**EXCERPTED DATA**.
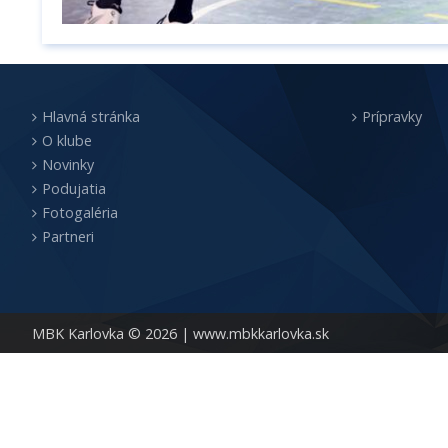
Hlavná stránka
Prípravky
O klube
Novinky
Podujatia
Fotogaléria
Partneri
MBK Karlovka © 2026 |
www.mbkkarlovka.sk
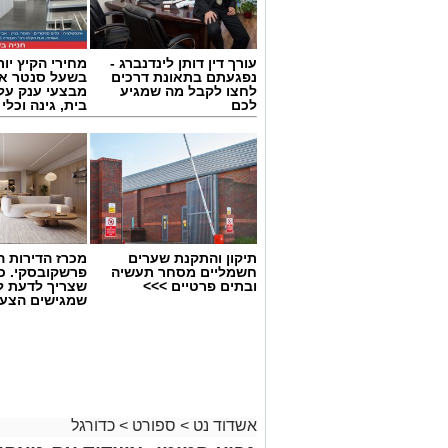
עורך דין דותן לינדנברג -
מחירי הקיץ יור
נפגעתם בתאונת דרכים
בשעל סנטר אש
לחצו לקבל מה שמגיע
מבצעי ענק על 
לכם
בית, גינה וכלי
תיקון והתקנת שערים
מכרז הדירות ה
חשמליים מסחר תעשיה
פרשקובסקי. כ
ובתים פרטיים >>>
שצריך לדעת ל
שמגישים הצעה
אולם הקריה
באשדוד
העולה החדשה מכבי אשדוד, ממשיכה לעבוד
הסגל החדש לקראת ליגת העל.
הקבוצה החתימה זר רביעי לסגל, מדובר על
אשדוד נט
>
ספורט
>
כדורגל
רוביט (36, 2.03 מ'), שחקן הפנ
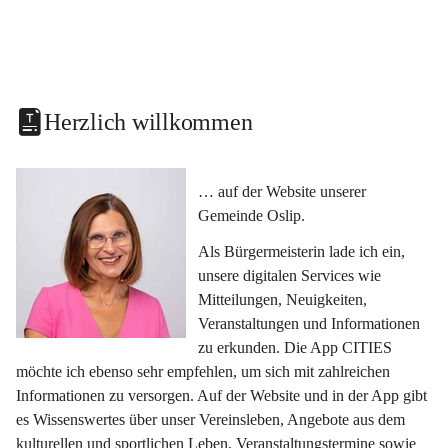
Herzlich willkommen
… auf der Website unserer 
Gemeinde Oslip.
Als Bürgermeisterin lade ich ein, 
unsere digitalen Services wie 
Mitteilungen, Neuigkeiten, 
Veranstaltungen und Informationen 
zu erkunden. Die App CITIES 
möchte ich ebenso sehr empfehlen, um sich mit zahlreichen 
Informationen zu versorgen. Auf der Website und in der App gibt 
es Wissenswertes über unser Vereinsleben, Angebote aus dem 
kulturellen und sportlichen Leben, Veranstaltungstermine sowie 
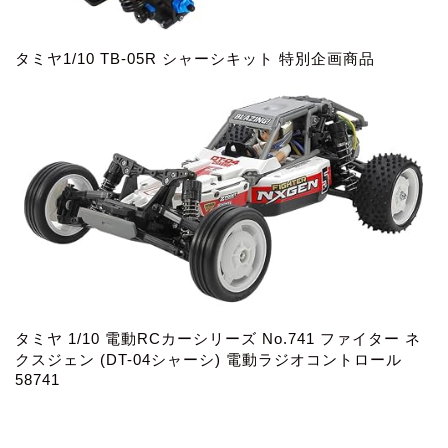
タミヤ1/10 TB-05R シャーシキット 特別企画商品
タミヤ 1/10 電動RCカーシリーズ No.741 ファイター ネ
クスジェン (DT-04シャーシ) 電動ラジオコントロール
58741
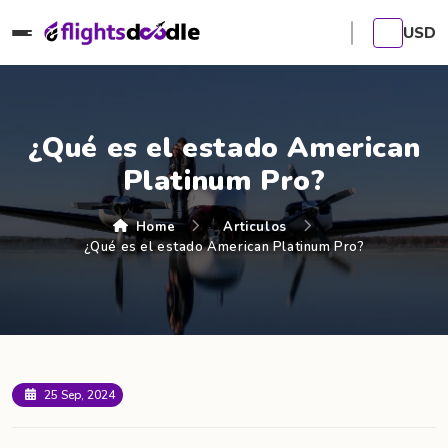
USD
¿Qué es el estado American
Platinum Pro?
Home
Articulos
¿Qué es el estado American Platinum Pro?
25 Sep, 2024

**REQUIREMENT**.
Would you reproduce the records exactly as they stand, but without the pictures?

**OUTPUT OF THE TASK**.
Hlavná stránka
Prípravky
O klube
Novinky
Podujatia
Fotogaléria
Partneri
MBK Karlovka © 2026 |
www.mbkkarlovka.sk
עורך דין דותן לינדנברג -
מחירי הקיץ יור
נפגעתם בתאונת דרכים
בשעל סנטר אש
לחצו לקבל מה שמגיע
מבצעי ענק על 
לכם
בית, גינה וכלי
תיקון והתקנת שערים
מכרז הדירות ה
חשמליים מסחר תעשיה
פרשקובסקי. כ
ובתים פרטיים >>>
שצריך לדעת ל
שמגישים הצעה
אולם הקריה
באשדוד
העולה החדשה מכבי אשדוד, ממשיכה לעבוד
הסגל החדש לקראת ליגת העל.
הקבוצה החתימה זר רביעי לסגל, מדובר על
אשדוד נט
>
ספורט
>
כדורגל
רוביט (36, 2.03 מ'), שחקן הפנ
Herzlich willkommen
… auf der Website unserer 
Gemeinde Oslip.
Als Bürgermeisterin lade ich ein, 
unsere digitalen Services wie 
Mitteilungen, Neuigkeiten, 
Veranstaltungen und Informationen 
zu erkunden. Die App CITIES 
möchte ich ebenso sehr empfehlen, um sich mit zahlreichen 
Informationen zu versorgen. Auf der Website und in der App gibt 
es Wissenswertes über unser Vereinsleben, Angebote aus dem 
kulturellen und sportlichen Leben, Veranstaltungstermine sowie 
タミヤ1/10 TB-05R シャーシキット 特別企画商品
タミヤ 1/10 電動RCカーシリーズ No.741 ファイター ネ
クスジェン (DT-04シャーシ) 電動ラジオコントロール
58741
USD
¿Qué es el estado American
Platinum Pro?
Home
Articulos
¿Qué es el estado American Platinum Pro?
25 Sep, 2024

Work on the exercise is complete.